### TRY IT:
Please tally the lines in the material below that contain the word "φαρμακοποιούς", and give the count only.

### RECORDS:

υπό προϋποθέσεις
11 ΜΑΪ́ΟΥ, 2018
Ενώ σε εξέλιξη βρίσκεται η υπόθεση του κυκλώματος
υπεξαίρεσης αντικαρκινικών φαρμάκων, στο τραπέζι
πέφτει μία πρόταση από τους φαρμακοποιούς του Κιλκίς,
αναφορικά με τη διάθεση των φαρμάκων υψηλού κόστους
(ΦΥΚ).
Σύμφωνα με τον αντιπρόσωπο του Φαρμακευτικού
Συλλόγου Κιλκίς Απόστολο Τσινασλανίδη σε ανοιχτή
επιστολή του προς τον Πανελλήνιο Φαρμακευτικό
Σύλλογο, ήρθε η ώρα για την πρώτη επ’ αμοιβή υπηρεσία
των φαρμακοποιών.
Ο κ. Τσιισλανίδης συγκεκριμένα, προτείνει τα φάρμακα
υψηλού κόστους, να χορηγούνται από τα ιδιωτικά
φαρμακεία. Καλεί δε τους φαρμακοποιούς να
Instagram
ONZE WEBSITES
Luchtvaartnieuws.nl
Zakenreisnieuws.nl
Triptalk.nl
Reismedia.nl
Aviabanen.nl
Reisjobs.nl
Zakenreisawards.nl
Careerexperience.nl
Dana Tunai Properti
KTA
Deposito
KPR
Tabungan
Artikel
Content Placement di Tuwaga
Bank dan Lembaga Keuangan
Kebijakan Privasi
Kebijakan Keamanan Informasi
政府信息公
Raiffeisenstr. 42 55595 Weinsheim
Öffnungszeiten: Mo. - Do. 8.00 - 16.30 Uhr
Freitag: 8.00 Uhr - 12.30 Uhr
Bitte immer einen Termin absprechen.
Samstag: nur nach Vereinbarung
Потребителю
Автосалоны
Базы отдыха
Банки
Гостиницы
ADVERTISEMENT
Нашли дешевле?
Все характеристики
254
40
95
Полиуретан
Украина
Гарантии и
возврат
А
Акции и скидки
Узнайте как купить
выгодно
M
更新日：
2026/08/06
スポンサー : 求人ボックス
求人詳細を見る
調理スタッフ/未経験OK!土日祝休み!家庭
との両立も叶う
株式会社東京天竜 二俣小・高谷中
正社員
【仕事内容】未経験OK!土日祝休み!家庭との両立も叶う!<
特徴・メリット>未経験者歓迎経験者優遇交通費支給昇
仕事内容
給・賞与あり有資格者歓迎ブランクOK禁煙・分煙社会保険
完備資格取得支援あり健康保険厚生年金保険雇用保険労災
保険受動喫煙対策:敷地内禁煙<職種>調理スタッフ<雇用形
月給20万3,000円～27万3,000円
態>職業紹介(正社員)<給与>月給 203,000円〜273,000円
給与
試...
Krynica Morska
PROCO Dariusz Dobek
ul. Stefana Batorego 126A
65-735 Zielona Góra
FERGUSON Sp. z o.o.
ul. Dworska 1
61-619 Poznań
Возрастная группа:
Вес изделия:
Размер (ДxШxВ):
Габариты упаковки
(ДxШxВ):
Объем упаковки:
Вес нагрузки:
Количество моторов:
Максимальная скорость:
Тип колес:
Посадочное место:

### ANSWER SECTION:
2